Material provided

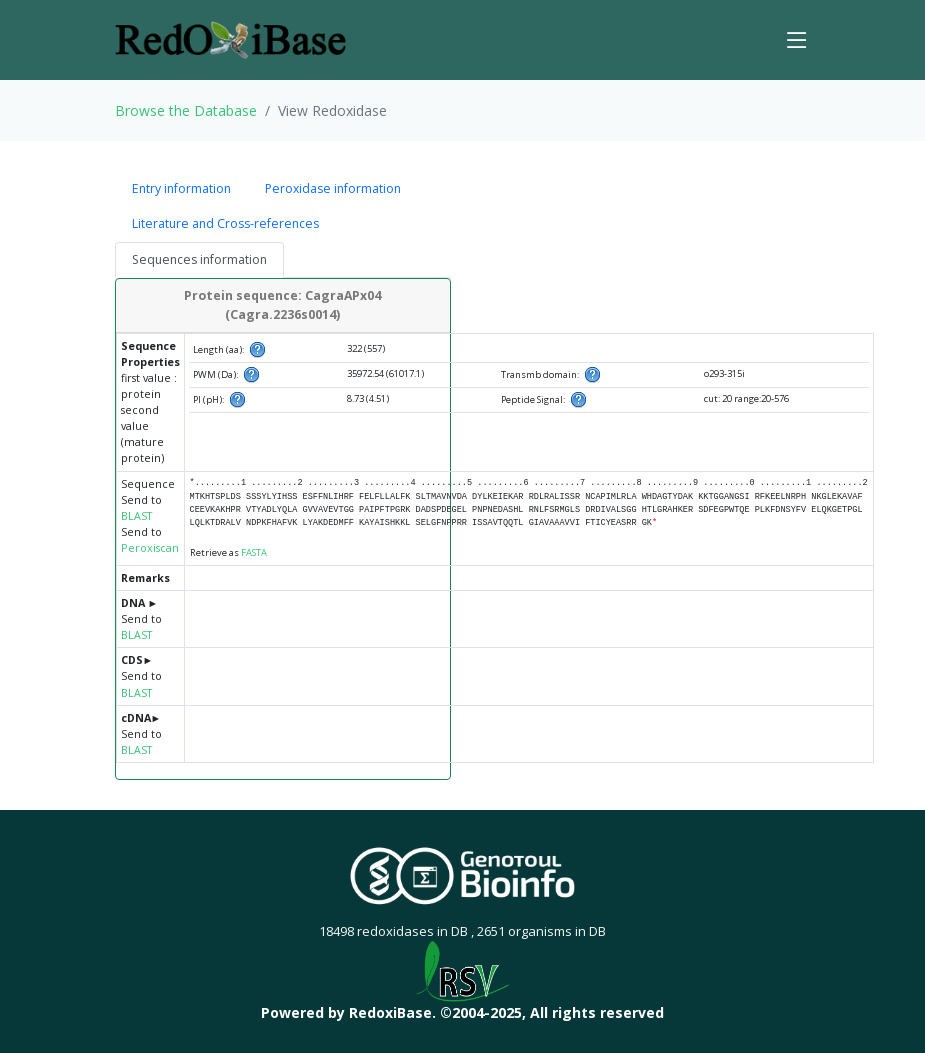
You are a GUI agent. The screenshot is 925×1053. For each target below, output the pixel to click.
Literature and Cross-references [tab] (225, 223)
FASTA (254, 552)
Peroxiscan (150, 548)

* * *

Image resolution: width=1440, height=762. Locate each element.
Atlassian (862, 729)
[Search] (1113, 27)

==

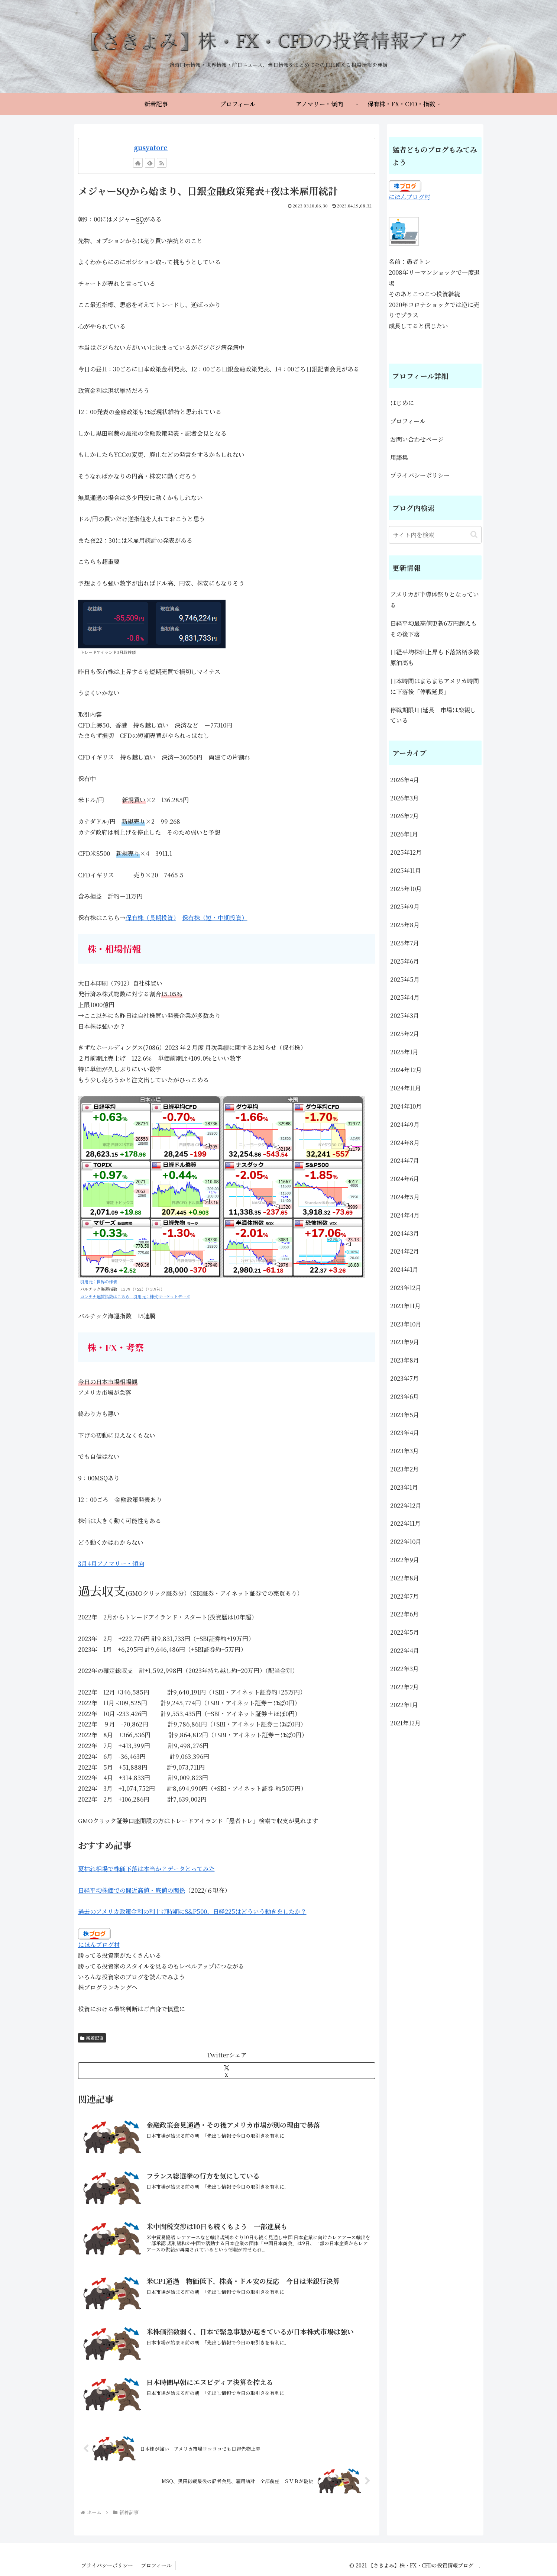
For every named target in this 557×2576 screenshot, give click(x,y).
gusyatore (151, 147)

Exercise requirements
Reproduce exactly, and only, the part of the listing above that begins at the line with "You are a GUI" and goes on through the line with "Peroxiscan (150, 548)".

Response below
You are a GUI agent. The screenshot is 925×1053. For each target below, output the pixel to click.
Literature and Cross-references [tab] (225, 223)
FASTA (254, 552)
Peroxiscan (150, 548)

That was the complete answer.